** Opening Input records block **

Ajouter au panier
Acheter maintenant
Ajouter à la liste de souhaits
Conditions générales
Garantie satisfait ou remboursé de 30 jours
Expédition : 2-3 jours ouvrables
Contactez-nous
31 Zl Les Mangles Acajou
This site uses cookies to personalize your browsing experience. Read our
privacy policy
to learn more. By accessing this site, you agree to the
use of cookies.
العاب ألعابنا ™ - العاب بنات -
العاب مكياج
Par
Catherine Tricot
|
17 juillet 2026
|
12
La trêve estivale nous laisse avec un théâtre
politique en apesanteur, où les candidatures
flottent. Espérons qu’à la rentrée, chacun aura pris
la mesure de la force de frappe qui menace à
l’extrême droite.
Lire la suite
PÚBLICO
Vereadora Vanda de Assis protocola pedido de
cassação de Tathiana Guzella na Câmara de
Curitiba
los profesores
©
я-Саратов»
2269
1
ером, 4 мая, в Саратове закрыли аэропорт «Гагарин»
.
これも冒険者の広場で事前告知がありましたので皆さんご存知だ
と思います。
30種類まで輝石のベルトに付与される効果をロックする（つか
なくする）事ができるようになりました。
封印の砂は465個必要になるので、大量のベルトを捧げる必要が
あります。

** Closing Input records block **
** Opening Input records block **

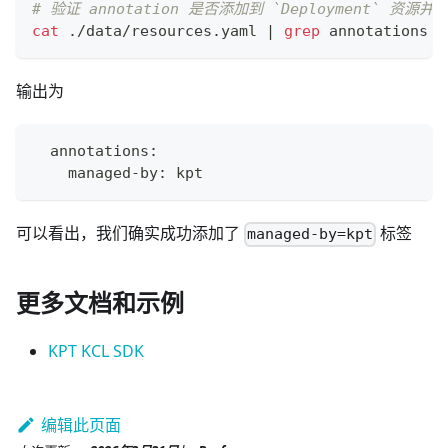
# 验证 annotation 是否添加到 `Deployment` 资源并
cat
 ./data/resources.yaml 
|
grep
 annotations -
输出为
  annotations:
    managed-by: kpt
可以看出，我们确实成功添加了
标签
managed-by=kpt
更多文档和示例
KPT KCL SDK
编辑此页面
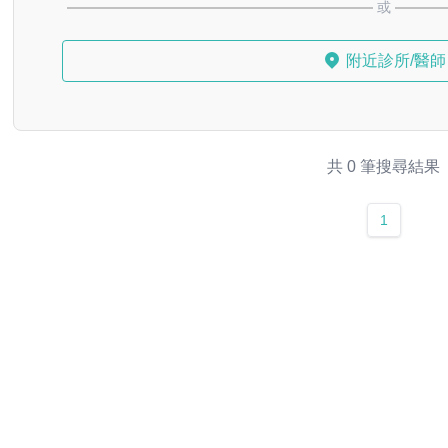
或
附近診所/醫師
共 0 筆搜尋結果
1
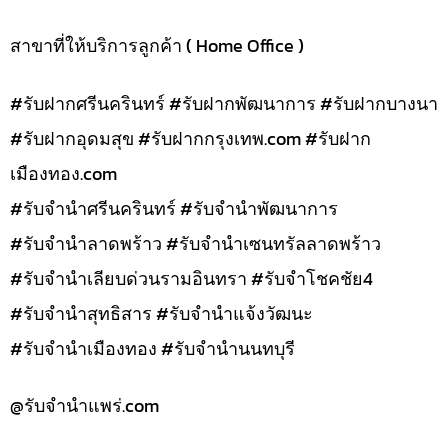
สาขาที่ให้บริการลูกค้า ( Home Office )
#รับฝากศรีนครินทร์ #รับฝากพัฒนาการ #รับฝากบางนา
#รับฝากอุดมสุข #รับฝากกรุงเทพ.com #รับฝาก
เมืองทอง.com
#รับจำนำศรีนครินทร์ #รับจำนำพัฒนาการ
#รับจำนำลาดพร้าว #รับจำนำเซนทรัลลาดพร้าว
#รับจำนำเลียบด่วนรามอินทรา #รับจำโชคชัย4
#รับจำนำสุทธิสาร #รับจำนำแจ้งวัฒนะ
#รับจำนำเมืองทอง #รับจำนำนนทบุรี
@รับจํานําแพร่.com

** Closing Input records block **

Exercise
Please find, in the entries above, every line where "العاب" occurs, and copy it.

Response area
العاب ألعابنا ™ - العاب بنات -
العاب مكياج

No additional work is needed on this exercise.